Vika chose a position with Kazootek Technologies Ltd. at their beginning (ardently thought to have been another Calvin Ayre firm ) that did all the financial accounting for its ebanx payment method. Vika started as a professional accountant and had such a good (perceived) work ethic her managers increased her cover and coated her schooling involving a CGA designation (Canada’s term for CPA). She eventually reached the cap of the company and hired her buddy Tatiana Kostiouk (known as Tanya).
In time, both Vika and Tanya became enrolling officers in a lot of the organization’s Kazootek Technologies Ltd. (meaning they had access to all bank accounts). By this time, Vika was a true immigration success story earning over $100,000 per year. On June 15th of 2001, life shifted. This was the date on which Vika and Tanya signed the first of several tests utilized to embezzle large sums of money from clients, the majority of which believed them near buddies. As they stole and got away with it for years, their confidence grew. They registered a new employee, Greg Tanner, to help start a competing company, which used technology stolen from Kazootek and finance money from their clients.

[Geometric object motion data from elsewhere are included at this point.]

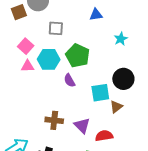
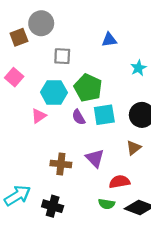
pink square: (26, 46) -> (14, 77), moved
pink triangle: (28, 66) -> (39, 116), moved, turned -32
cyan square: (100, 93) -> (104, 115), moved
purple triangle: (82, 126) -> (95, 158), moved

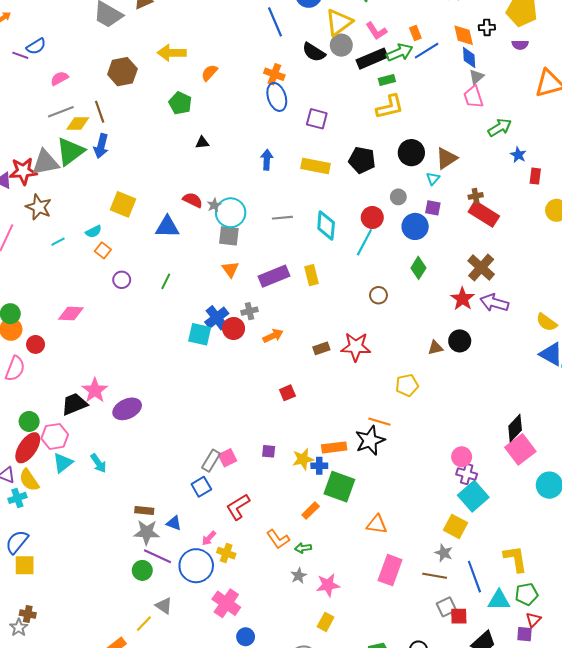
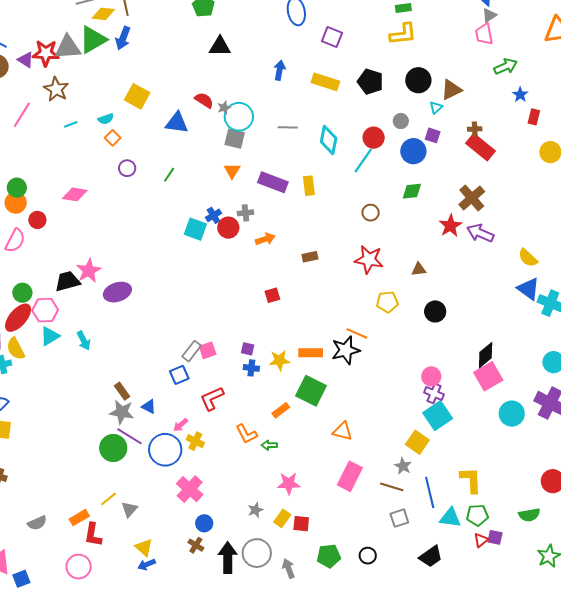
black triangle: (202, 143) -> (220, 46), size x1.6
green diamond: (418, 268) -> (412, 191), turned 45
purple rectangle: (274, 276) -> (273, 182), turned 36
blue cross: (217, 318) -> (213, 215), size x0.7
black circle: (460, 341) -> (435, 311), moved
red star: (356, 347) -> (369, 260), moved
blue cross: (319, 466) -> (251, 368), moved
brown rectangle: (144, 511) -> (122, 391), turned 42
green circle: (142, 570) -> (113, 448), size x1.4
gray star: (299, 576) -> (255, 510), moved
gray triangle: (164, 606) -> (129, 509), moved, turned 30
red square: (459, 616) -> (301, 524), moved
purple square: (525, 634) -> (495, 537), moved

According to an article (no longer online) we suspect was composed by Calvin Ayre, they soon dragged The Big Book into a plan to develop into a client and began conspiring how to steal the source code out of eSportz. With an investigation under way to the strange behavior seen from Vika in recent months, alarm bells went off when she gave her inaugural notice in mid-2003. Not allowing her to destroy evidence for the subsequent two weeks, she was promptly escorted out of the building, and her computers and office were locked down for forensic audit. The aftermath was that the filling of a lawsuit, and Bodog ending its partnership with The Big Book. From this day forward, Bodog.com was the only brand powered by the eSportz software.